Thanks @matthewd for finding the problem, and @nobu for the patch!

@tenderlove
Copy link
Member Author

I should have GC'd first, but luckily the percent savings are about the same so I'll update the commit message:

[aaron@TC json (memuse)]$ cat test.rb
require 'objspace'
require 'mime-types'

GC.start
GC.start

p ObjectSpace.memsize_of_all String
[aaron@TC json (memuse)]$ ruby test.rb
5497494
[aaron@TC json (memuse)]$ ruby -I lib:ext test.rb
3335862
[aaron@TC json (memuse)]$

@tenderlove
Copy link
Member Author

bump / @flori

@tenderlove tenderlove force-pushed the memuse branch 2 times, most recently from f458204 to f1795d9 Compare March 3, 2016 22:49
@tenderlove
Copy link
Member Author

@flori I've rebased this against master and separated the .rl file change from the generated parser change. How can I help get this merged?

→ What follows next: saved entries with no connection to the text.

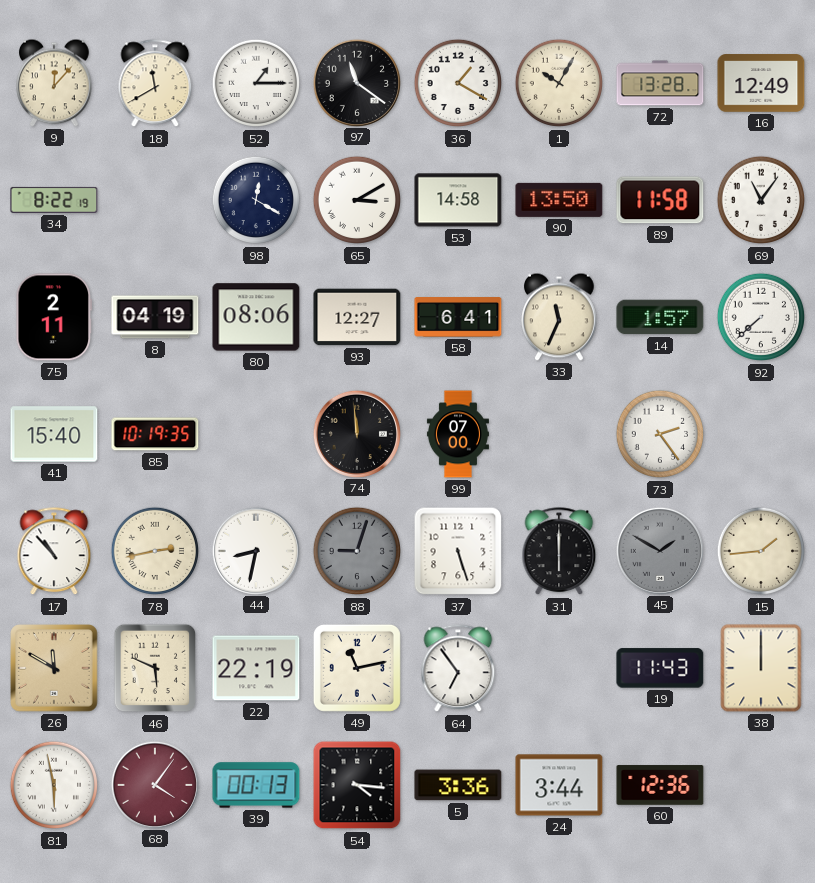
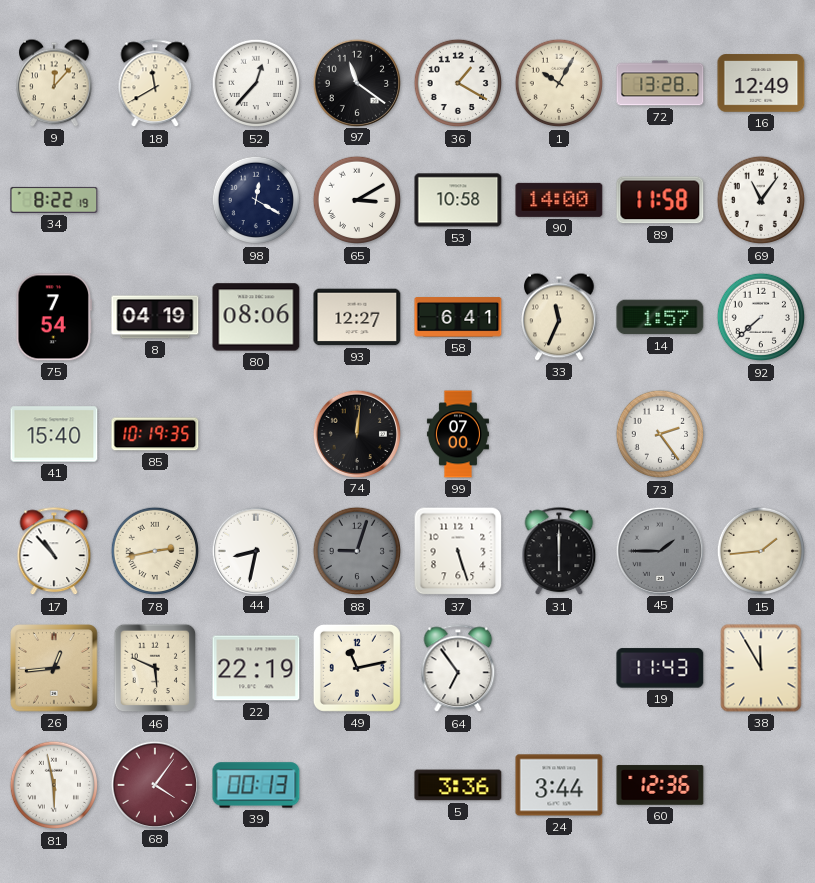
52: 1:15 -> 12:37
53: 14:58 -> 10:58
90: 13:50 -> 14:00
75: 2:11 -> 7:54
74: 11:59 -> 12:01
45: 1:50 -> 1:45
26: 11:50 -> 12:44
38: 12:00 -> 11:55
54: 4:16 -> none
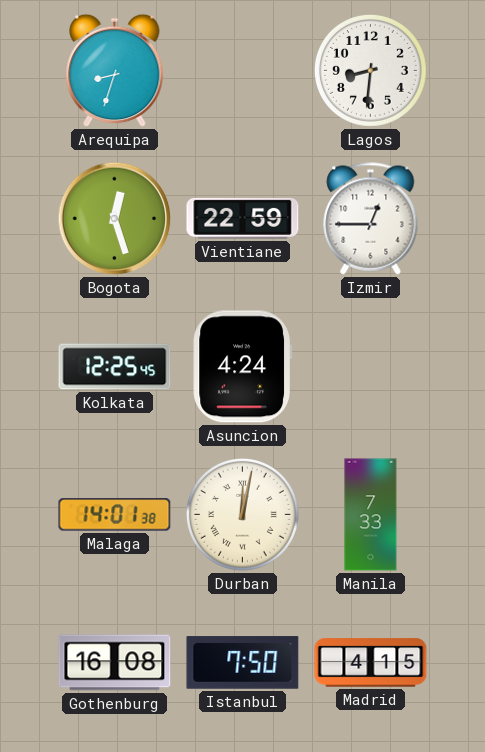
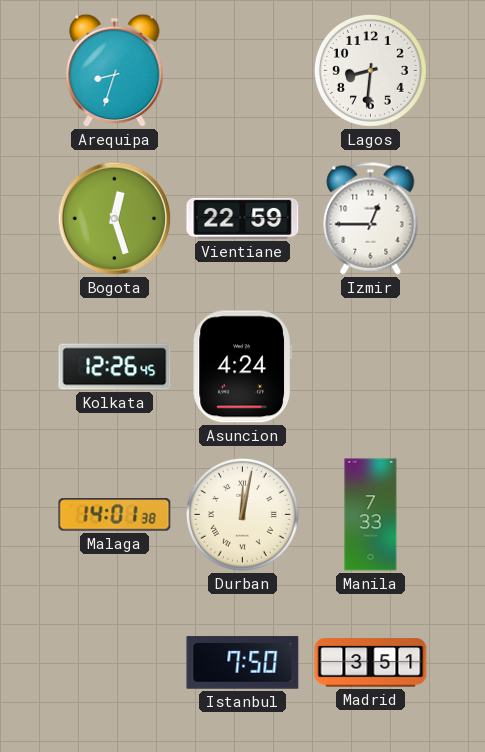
Kolkata: 12:25 -> 12:26
Gothenburg: 16:08 -> none
Madrid: 4:15 -> 3:51
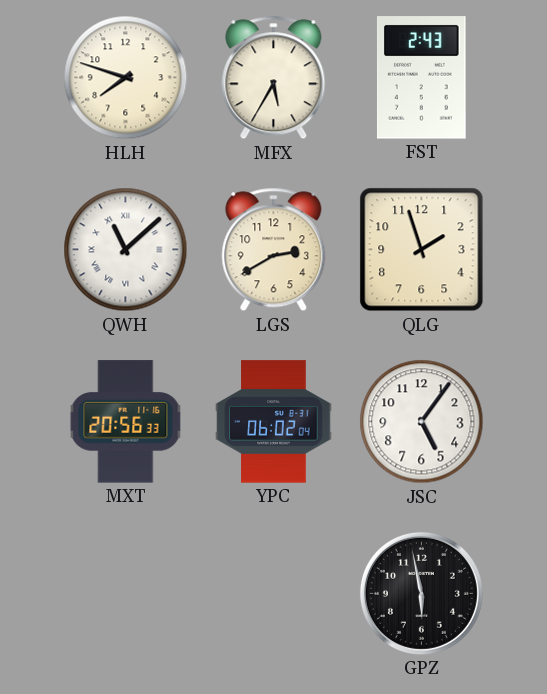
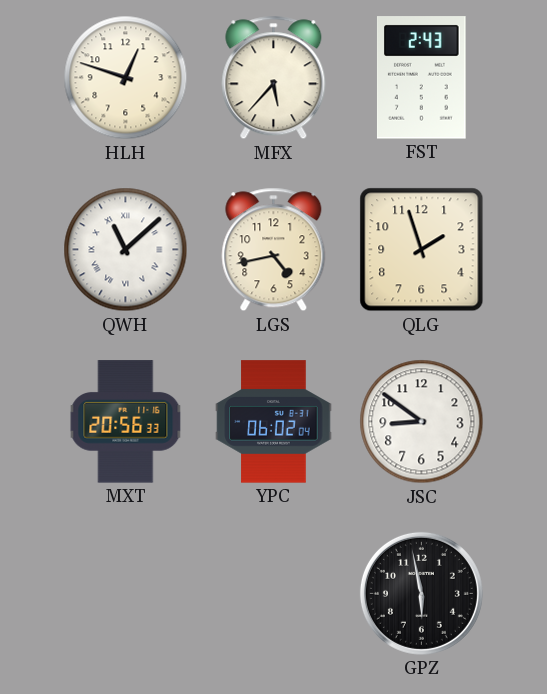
HLH: 7:48 -> 12:48
MFX: 5:35 -> 5:37
LGS: 2:40 -> 4:43
JSC: 5:06 -> 8:51
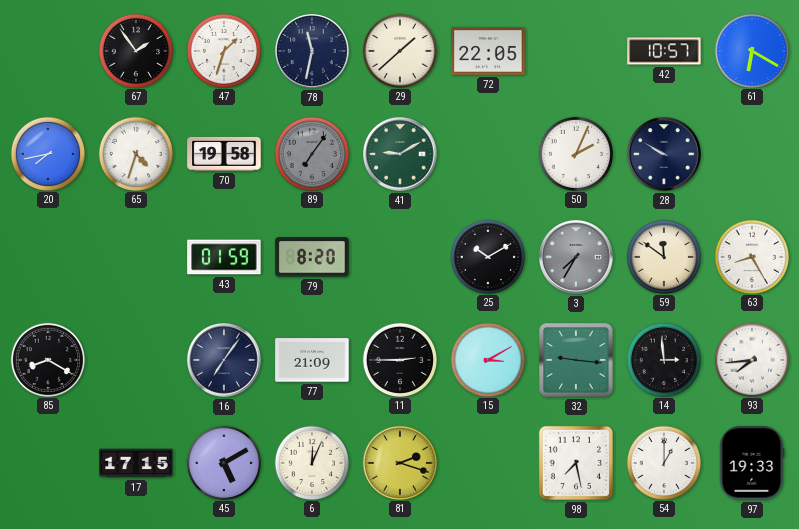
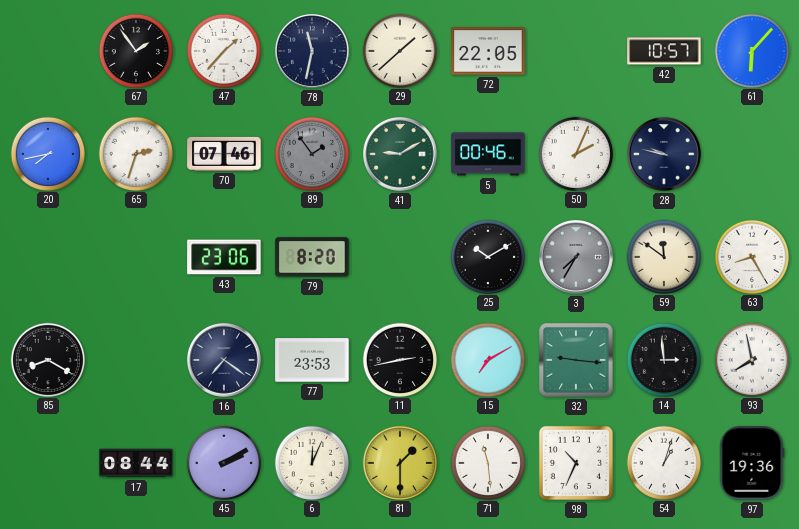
47: 1:33 -> 1:37
61: 6:20 -> 6:07
65: 4:33 -> 2:33
70: 19:58 -> 07:46
89: 7:06 -> 1:54
5: none -> 00:46
28: 9:50 -> 9:47
43: 01:59 -> 23:06
16: 7:06 -> 7:21
77: 21:09 -> 23:53
11: 2:45 -> 2:43
15: 3:10 -> 7:10
93: 7:44 -> 7:58
17: 17:15 -> 08:44
45: 5:10 -> 2:10
81: 2:18 -> 1:30
71: none -> 11:29
98: 7:28 -> 10:34
54: 1:00 -> 1:03
97: 19:33 -> 19:36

The parser uses `rb_str_buf_new` to allocate new strings.
`rb_str_buf_new` [has a minimum size of 128 and is not an embedded
string](https://github.com/ruby/ruby/blob/9949407fd90c1c5bfe332141c75db995a9b867aa/string.c#L1119-L1135).  This causes applications that parse JS to allocate extra memory when parsing short strings.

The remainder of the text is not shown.